Heute möchte ich euch einen Zeitzeugen vorstellen, der lauter „Siebziger!“ ruft als eine Lavalampe auf einem Flokati-Teppich. Es geht um die kleine, freche Schwester von Bulova: Eine Caravelle Automatic mit einem Zifferblatt, in dem man versinken möchte.
Caravelle wurde von Bulova als Einstiegsmarke positioniert, um zuverlässige Uhren für den Alltag zu bieten.
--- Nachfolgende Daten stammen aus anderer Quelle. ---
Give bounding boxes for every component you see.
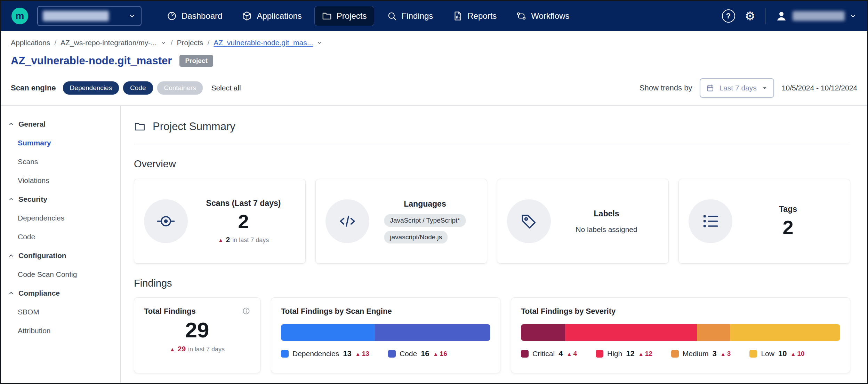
engine-pill-dependencies[interactable]: Dependencies	[63, 81, 119, 95]
trend-period-value: Last 7 days	[719, 84, 756, 92]
breadcrumb: Applications / AZ_ws-repo-integration/my…	[1, 31, 867, 50]
breadcrumb-projects[interactable]: Projects	[177, 39, 203, 47]
legend-swatch	[388, 350, 396, 358]
breadcrumb-applications[interactable]: Applications	[11, 39, 50, 47]
sidebar-section-configuration[interactable]: Configuration	[1, 246, 120, 265]
language-chip: javascript/Node.js	[384, 231, 448, 243]
nav-item-label: Workflows	[531, 11, 569, 21]
gear-icon[interactable]	[745, 10, 755, 22]
chevron-up-icon	[8, 290, 14, 296]
sidebar-item-sbom[interactable]: SBOM	[1, 303, 120, 321]
labels-card: Labels No labels assigned	[497, 179, 669, 264]
applications-icon	[242, 11, 252, 21]
scans-card: Scans (Last 7 days) 2 2 in last 7 days	[134, 179, 306, 264]
sidebar-item-attribution[interactable]: Attribution	[1, 321, 120, 340]
total-findings-value: 29	[144, 319, 250, 341]
legend-item-critical: Critical 4 4	[521, 349, 577, 358]
sidebar-item-code-scan-config[interactable]: Code Scan Config	[1, 265, 120, 284]
code-icon	[326, 199, 369, 243]
nav-item-workflows[interactable]: Workflows	[509, 6, 576, 26]
nav-item-reports[interactable]: Reports	[445, 6, 504, 26]
sidebar-section-label: Configuration	[18, 251, 66, 260]
help-icon[interactable]	[722, 9, 735, 23]
top-navigation-bar: m Dashboard Applications Projects	[1, 1, 867, 31]
tags-value: 2	[782, 217, 793, 238]
search-icon	[387, 11, 397, 21]
user-avatar-icon	[775, 10, 788, 22]
engine-pill-code[interactable]: Code	[123, 81, 153, 95]
user-name-redacted	[793, 11, 845, 21]
severity-stacked-bar	[521, 324, 840, 341]
trend-up-icon	[218, 237, 224, 243]
main-panel: Project Summary Overview Scans (Last 7 d…	[121, 106, 867, 383]
scan-icon	[144, 199, 188, 243]
chevron-down-icon[interactable]	[160, 40, 167, 46]
folder-icon	[322, 11, 332, 21]
divider	[134, 144, 850, 144]
nav-item-dashboard[interactable]: Dashboard	[160, 6, 229, 26]
nav-utilities	[722, 8, 857, 24]
mend-logo: m	[11, 8, 28, 24]
legend-trend: 13	[355, 350, 369, 358]
breadcrumb-application-name[interactable]: AZ_ws-repo-integration/my-...	[61, 39, 157, 47]
overview-heading: Overview	[134, 158, 850, 170]
sidebar-item-code[interactable]: Code	[1, 227, 120, 246]
nav-divider	[765, 8, 765, 24]
nav-item-projects[interactable]: Projects	[314, 6, 374, 26]
nav-item-label: Projects	[337, 11, 367, 21]
legend-trend: 10	[790, 350, 804, 358]
select-all-link[interactable]: Select all	[211, 84, 241, 92]
languages-card: Languages JavaScript / TypeScript* javas…	[315, 179, 487, 264]
legend-value: 13	[343, 349, 351, 358]
sidebar-item-violations[interactable]: Violations	[1, 171, 120, 190]
folder-icon	[134, 121, 146, 133]
chevron-up-icon	[8, 121, 14, 127]
project-summary-header: Project Summary	[134, 120, 850, 133]
legend-label: Critical	[532, 350, 555, 358]
engine-pill-containers: Containers	[157, 81, 203, 95]
sidebar-section-compliance[interactable]: Compliance	[1, 284, 120, 303]
sidebar-item-summary[interactable]: Summary	[1, 134, 120, 152]
legend-trend: 4	[566, 350, 577, 358]
scans-trend: 2 in last 7 days	[218, 235, 269, 244]
org-selector[interactable]	[37, 6, 142, 26]
legend-item-code: Code 16 16	[388, 349, 447, 358]
user-menu[interactable]	[775, 10, 857, 22]
legend-value: 16	[421, 349, 429, 358]
chevron-up-icon	[8, 253, 14, 259]
legend-value: 4	[558, 349, 563, 358]
label-icon	[507, 199, 551, 243]
sidebar-item-scans[interactable]: Scans	[1, 152, 120, 171]
findings-by-engine-card: Total Findings by Scan Engine Dependenci…	[271, 297, 500, 373]
info-icon[interactable]	[242, 307, 250, 315]
trend-period-dropdown[interactable]: Last 7 days	[700, 78, 774, 98]
page-title: AZ_vulnerable-node.git_master	[11, 55, 172, 67]
legend-label: Low	[761, 350, 774, 358]
findings-by-severity-card: Total Findings by Severity Critical 4 4 …	[511, 297, 850, 373]
nav-item-label: Findings	[402, 11, 433, 21]
trends-controls: Show trends by Last 7 days 10/5/2024 - 1…	[640, 78, 857, 98]
sidebar-section-general[interactable]: General	[1, 115, 120, 134]
sidebar-section-security[interactable]: Security	[1, 190, 120, 209]
legend-swatch	[671, 350, 679, 358]
scan-engine-bar: Scan engine Dependencies Code Containers…	[1, 78, 867, 98]
nav-item-label: Applications	[257, 11, 302, 21]
legend-swatch	[596, 350, 603, 358]
breadcrumb-separator: /	[54, 39, 56, 47]
sidebar-item-dependencies[interactable]: Dependencies	[1, 209, 120, 227]
dashboard-icon	[167, 11, 177, 21]
page-header: AZ_vulnerable-node.git_master Project	[1, 50, 867, 67]
engine-legend: Dependencies 13 13 Code 16 16	[281, 349, 490, 358]
breadcrumb-project-name[interactable]: AZ_vulnerable-node.git_mas...	[214, 39, 313, 47]
nav-item-applications[interactable]: Applications	[235, 6, 308, 26]
total-findings-card: Total Findings 29 29 in last 7 days	[134, 297, 260, 373]
bar-segment-high	[565, 324, 697, 341]
bar-segment-code	[375, 324, 490, 341]
language-chips: JavaScript / TypeScript* javascript/Node…	[384, 214, 465, 243]
org-selector-redacted-value	[43, 11, 109, 21]
nav-item-label: Dashboard	[182, 11, 222, 21]
workflows-icon	[516, 11, 527, 21]
labels-empty-text: No labels assigned	[576, 225, 637, 234]
nav-item-findings[interactable]: Findings	[380, 6, 440, 26]
chevron-down-icon[interactable]	[316, 40, 323, 46]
Was damals als „Gebrauchsuhr“ galt, ist heute ein wunderbares Stück Designgeschichte mit Ecken, Kanten und ganz viel Charakter.






Das Gehäuse: Kantig, massiv, präsent
Das Gehäuse ist ein typischer Vertreter der „Funky 70s“. Wir haben hier keine klassische runde Form, sondern eine Kissenform (Cushion Case) mit breiten Flanken.
- Material: Wie auf dem Bodendeckel ehrlich vermerkt („Base Metal Bezel“), handelt es sich um ein verchromtes Gehäuse mit einem Boden aus Edelstahl. Die Fotos zeigen, dass die Uhr gelebt hat: An den Kanten schimmert stellenweise das Messing durch („Brassing“), und die Flanken erzählen von vergangenen Tagen. Aber genau das macht für mich den Reiz einer solchen Vintage-Uhr aus – sie ist authentisch.
- Das Glas: Ein Highlight ist das extrem hoch gewölbte Plexiglas. Es ragt weit über das Gehäuse hinaus und sorgt für diese warmen Verzerrungen am Rand, die wir an Vintage-Uhren so lieben. Es verleiht der Uhr eine enorme optische Tiefe.
Das Zifferblatt: Ein Traum in Blau
Das absolute Highlight dieser Uhr ist das Gesicht.
- Die Farbe: Ein sattes, tiefes Matt-Blau, das je nach Lichteinfall fast ins Elektrische geht.
- Das Layout: Um das Blau herum verläuft ein weißer Minuterie-Ring, der dem Ganzen einen sportlichen „Rallye“-Look verleiht. Die Indizes sind massiv, aufgesetzt und blockartig – passend zum Gehäuse.
- Die Zeiger: Besonders charmant finde ich den Sekundenzeiger. Er ist in einem hellen Hellblau (Babyblau) lackiert, was einen fantastischen Kontrast zum dunklen Zifferblatt bildet. Ein kleines Detail, das zeigt, dass sich die Designer damals wirklich Gedanken gemacht haben.
- Beschriftung: Auf 12 Uhr stolz „CARAVELLE AUTOMATIC“, auf 6 Uhr „17 JEWELS“. Kein Datum, das die Symmetrie stört – puristisches Design.
Das Werk: Zuverlässiger Traktor
Im Inneren tickt ein Automatikwerk mit 17 Steinen. Da Caravelle zu Bulova gehörte, kamen hier oft solide Werke zum Einsatz (häufig japanische Ebauches von Citizen/Miyota oder Schweizer Werke von AS, die für Caravelle gelabelt wurden). Diese Werke gelten als die „Traktoren“ der Uhrenwelt: Vielleicht nicht die hübschesten, aber sie laufen und laufen und lassen sich auch heute noch gut warten. Die Uhr läuft sofort an, wenn man sie schüttelt – „Shake and go!“
Das Band: Stahl im Falt-Design
Montiert ist ein passendes Edelstahlband mit gefalteten Gliedern.
- Optik: Es greift die mattierte (gebürstete) Oberfläche der Gehäuseoberseite perfekt auf.
- Tragegefühl: Diese alten Faltbänder sind oft klapprig („Rattle-Bracelets“), aber genau deswegen tragen sie sich so lässig und leicht. Es ist ein integrierter Look, der die Uhr am Handgelenk wie aus einem Guss wirken lässt. Die Schließe ist einfach, aber funktional.
Fazit am Handgelenk
Die Caravelle ist ein Statement. Sie ist nicht elegant im Sinne einer flachen Dresswatch, sie ist „funky“. Am Arm wirkt sie durch die breite Gehäuseform größer, als die reinen Maße vermuten lassen. Das Blau des Zifferblatts zieht die Blicke auf sich, besonders in der Sonne unter dem gewölbten Plexi.
Sie ist der Beweis, dass man keine vierstelligen Summen ausgeben muss, um eine Uhr mit Geschichte und einem eigenständigen, coolen Design zu tragen. Eine ehrliche Uhr, die ihre Narben mit Stolz trägt.